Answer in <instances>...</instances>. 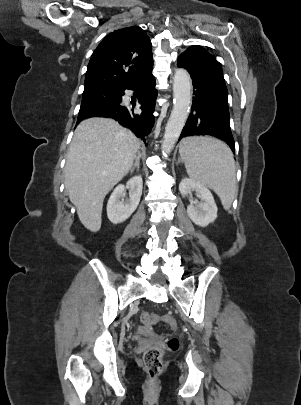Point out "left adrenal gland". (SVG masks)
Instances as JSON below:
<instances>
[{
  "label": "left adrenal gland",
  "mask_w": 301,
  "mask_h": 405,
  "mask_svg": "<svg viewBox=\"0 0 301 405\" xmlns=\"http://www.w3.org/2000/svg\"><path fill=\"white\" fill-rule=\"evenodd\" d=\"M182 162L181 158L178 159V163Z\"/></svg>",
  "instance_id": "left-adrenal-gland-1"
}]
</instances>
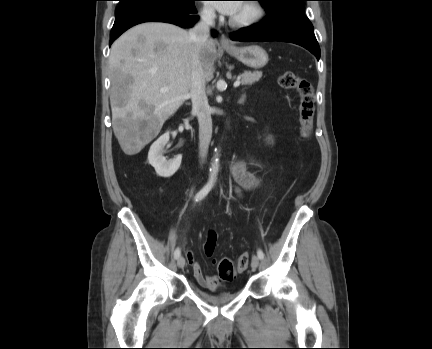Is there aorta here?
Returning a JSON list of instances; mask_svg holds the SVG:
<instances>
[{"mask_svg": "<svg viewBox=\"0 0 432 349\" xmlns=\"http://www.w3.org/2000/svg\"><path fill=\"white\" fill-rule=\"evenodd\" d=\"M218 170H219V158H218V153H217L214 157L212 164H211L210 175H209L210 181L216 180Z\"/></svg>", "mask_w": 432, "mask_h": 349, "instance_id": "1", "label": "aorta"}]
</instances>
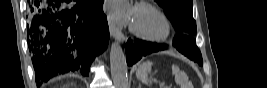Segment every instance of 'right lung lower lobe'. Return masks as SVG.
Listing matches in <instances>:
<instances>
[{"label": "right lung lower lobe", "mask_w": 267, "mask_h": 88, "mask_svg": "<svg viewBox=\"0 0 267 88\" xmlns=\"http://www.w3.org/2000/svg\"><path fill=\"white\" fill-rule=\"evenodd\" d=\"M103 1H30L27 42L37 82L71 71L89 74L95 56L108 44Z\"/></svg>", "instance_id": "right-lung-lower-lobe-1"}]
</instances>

---

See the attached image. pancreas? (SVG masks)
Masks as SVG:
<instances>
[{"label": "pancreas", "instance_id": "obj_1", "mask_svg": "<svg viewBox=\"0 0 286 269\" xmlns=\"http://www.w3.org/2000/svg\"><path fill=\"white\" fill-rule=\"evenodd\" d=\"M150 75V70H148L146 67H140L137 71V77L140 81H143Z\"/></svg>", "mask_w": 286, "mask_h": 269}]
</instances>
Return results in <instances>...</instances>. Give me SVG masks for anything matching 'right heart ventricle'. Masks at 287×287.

* **What to produce**
Print, without alteration, only the lines above between the one holding "See the attached image. pancreas? (SVG masks)" and the one holding "Return results in", inclusive.

* **Exercise result**
See the attached image. pancreas? (SVG masks)
Masks as SVG:
<instances>
[{"label": "pancreas", "instance_id": "obj_1", "mask_svg": "<svg viewBox=\"0 0 286 269\" xmlns=\"http://www.w3.org/2000/svg\"><path fill=\"white\" fill-rule=\"evenodd\" d=\"M150 75V70H148L146 67H140L137 71V77L140 81H143Z\"/></svg>", "mask_w": 286, "mask_h": 269}]
</instances>
Return results in <instances>...</instances>. Give me SVG masks for anything matching 'right heart ventricle'. Masks at 287×287.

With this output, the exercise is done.